Naltrexone as a Tinnitus Treatment

Discussion in 'Treatments' started by Bill Bauer, Nov 27, 2017.

    1. Hottopic29

      Hottopic29 Member Benefactor

      Location:
      Niagara falls
      Tinnitus Since:
      11/2013
      Cause of Tinnitus:
      Zithromycin acoustic trauma 2022
      Start with 5 mg. You have to get it from a compounding pharmacy or divide it up yourself since they only come in 25 mg and 50 mg.
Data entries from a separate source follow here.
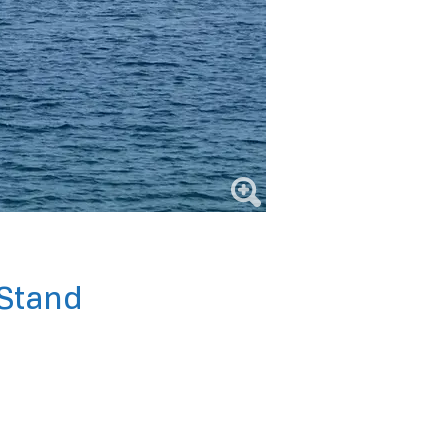
 Stand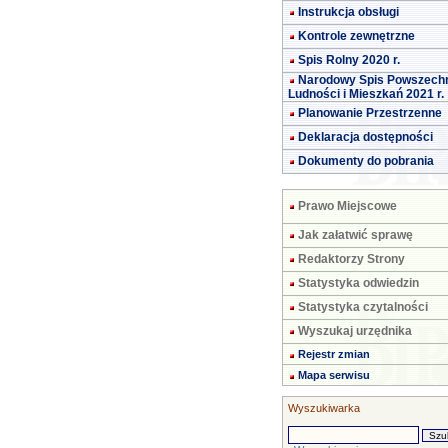
Instrukcja obsługi
Kontrole zewnętrzne
Spis Rolny 2020 r.
Narodowy Spis Powszech
Ludności i Mieszkań 2021 r.
Planowanie Przestrzenne
Deklaracja dostępności
Dokumenty do pobrania
Prawo Miejscowe
Jak załatwić sprawę
Redaktorzy Strony
Statystyka odwiedzin
Statystyka czytalności
Wyszukaj urzędnika
Rejestr zmian
Mapa serwisu
Wyszukiwarka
I called my doctor for some today, and am waiting to hear back. I'll start low.
       
    2. Ela Stefan

      Ela Stefan Member

      Tinnitus Since:
      11/2018
      Cause of Tinnitus:
      Ear Infection
      I saw people starting with 12 mg or even 25 mg. I just need relief that much... And if it works very well, maybe I can cut back? Wouldn't that be a good solution?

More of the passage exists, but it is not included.